Wang Q M, Sommergruber W, Johnson R B
Infectious Diseases Research, Lilly Research Laboratories, Eli Lilly and Company, Indianapolis, Indiana 46285, USA.
Biochem Biophys Res Commun. 1997 Jun 27;235(3):562-6. doi: 10.1006/bbrc.1997.6830.

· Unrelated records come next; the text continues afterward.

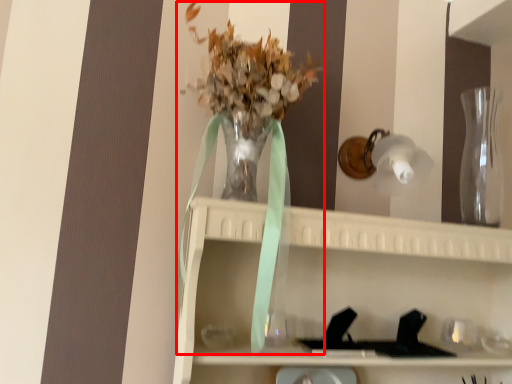 Question: From the image's perspective, where is floral arrangement (annotated by the red box) located in relation to glass vase in the image?

Choices:
 (A) above
 (B) below

Answer: (B) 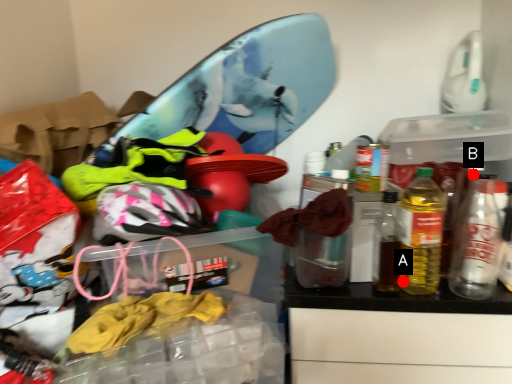 Question: Two points are circled on the image, labeled by A and B beside each circle. Which point is farther to the camera?

Choices:
 (A) A is further
 (B) B is further

Answer: (A) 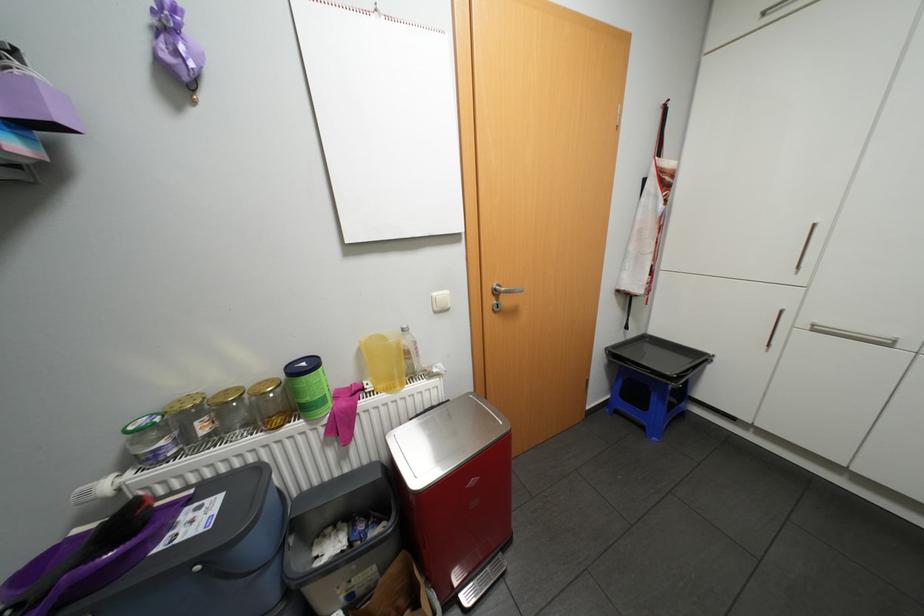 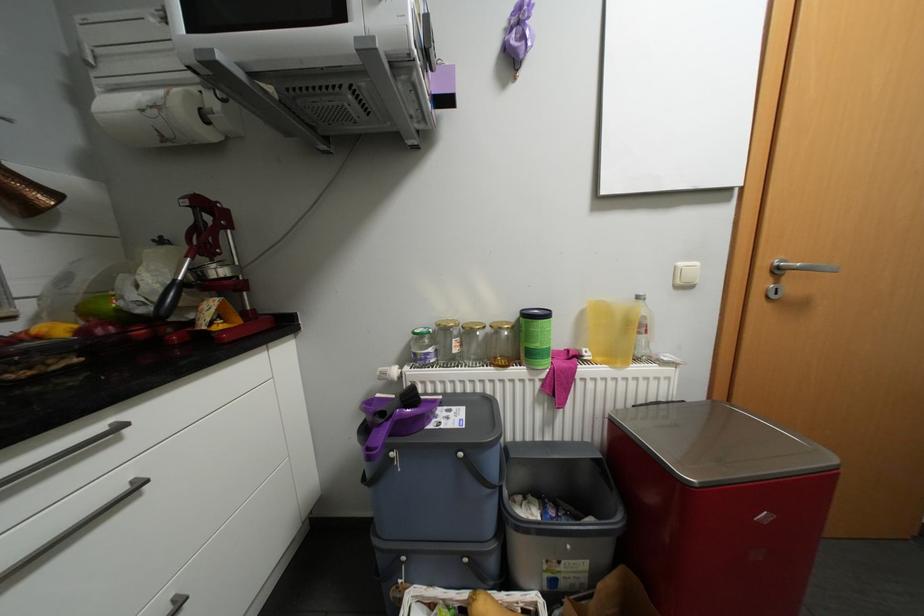 Question: How did the camera likely rotate?

Choices:
 (A) Left
 (B) Right
 (C) Up
 (D) Down

Answer: (A) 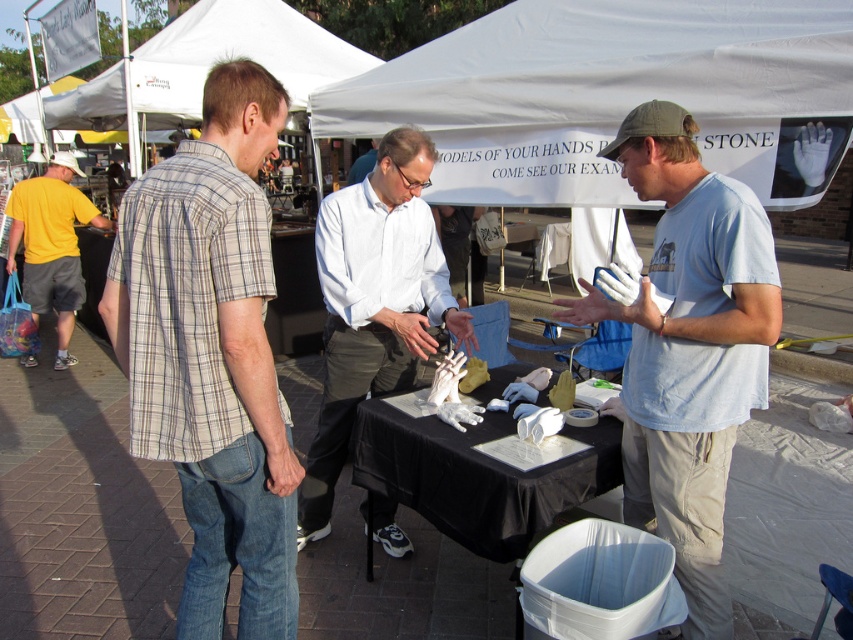 You are standing at the entrance of the fair and see the image. There is a light blue t shirt at center located at point (689,348). Can you tell me the coordinates of the light blue t shirt at center?

The light blue t shirt at center is located at point (689,348). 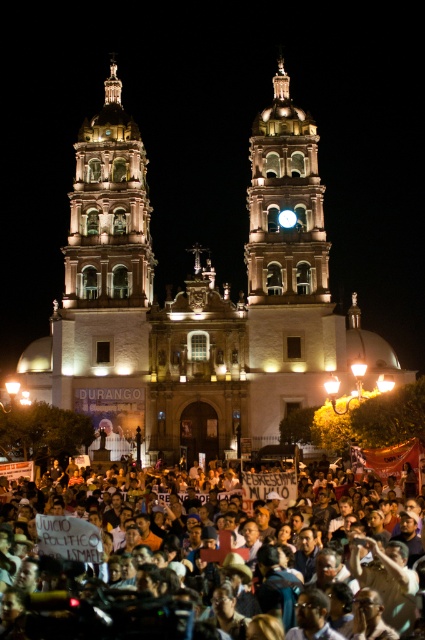 Question: Which point appears closest to the camera in this image?

Choices:
 (A) (167, 637)
 (B) (127, 440)

Answer: (A)

Question: Is illuminated stone church at center to the left of dark skin crowd at lower center from the viewer's perspective?

Choices:
 (A) no
 (B) yes

Answer: (A)

Question: Which point is farther from the camera taking this photo?

Choices:
 (A) (336, 348)
 (B) (139, 630)

Answer: (A)

Question: Which point is closer to the camera?

Choices:
 (A) illuminated stone church at center
 (B) dark skin crowd at lower center

Answer: (B)

Question: Where is illuminated stone church at center located in relation to dark skin crowd at lower center in the image?

Choices:
 (A) above
 (B) below

Answer: (A)

Question: Does illuminated stone church at center appear on the left side of dark skin crowd at lower center?

Choices:
 (A) yes
 (B) no

Answer: (B) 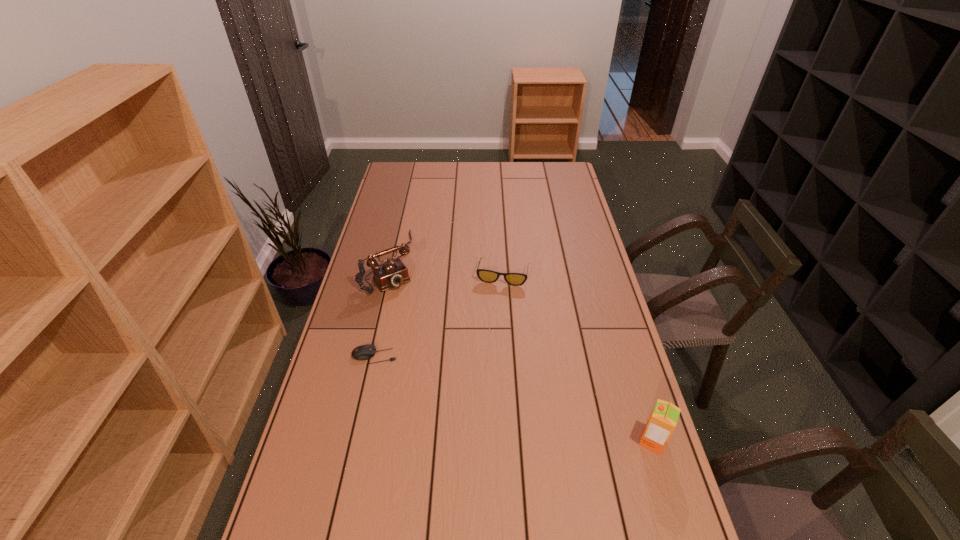 Where is `free space on the desktop that is between the third farthest object and the nearest object and is positioned on the front-facing side of the sunglasses`? free space on the desktop that is between the third farthest object and the nearest object and is positioned on the front-facing side of the sunglasses is located at coordinates (480, 389).

The height and width of the screenshot is (540, 960). What are the coordinates of `free space on the desktop that is between the mouse and the orange juice and is positioned on the dial of the telephone` in the screenshot? It's located at (484, 390).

Substrate requirements of the human rhinovirus serotype-2 2A protease have been examined using synthetic peptides. A chromogenic peptide with a sequence of TRPIITTA-p-nitroanilide was found to be cleaved efficiently by the 2A protease with an apparent Km value of 95 microM, which allowed the protease activity to be monitored and measured continuously using a spectrophotometer. Competition cleavage assays reveal this peptide was cleaved over 10-fold more efficiently than the 16-mer peptide derived directly from its native processing site. On the basis of these data, we conclude that the P1' glycine residue is not absolutely needed for the 2A cleavage to occur and the essential residues required for the 2A activity would exist within the N-terminal side of the scissile bond.
已使用合成肽对人鼻病毒2型2A蛋白酶的底物需求进行了研究。发现一种序列为TRPIITTA-对硝基苯胺的生色肽能被2A蛋白酶有效切割,其表观Km值为95微摩尔,这使得可以使用分光光度计连续监测和测量蛋白酶活性。竞争性切割分析表明,该肽的切割效率比直接源自其天然加工位点的16聚体肽高10倍以上。基于这些数据,我们得出结论,2A切割的发生并非绝对需要P1' 甘氨酸残基,2A活性所需的必需残基将存在于可裂解键的N端一侧。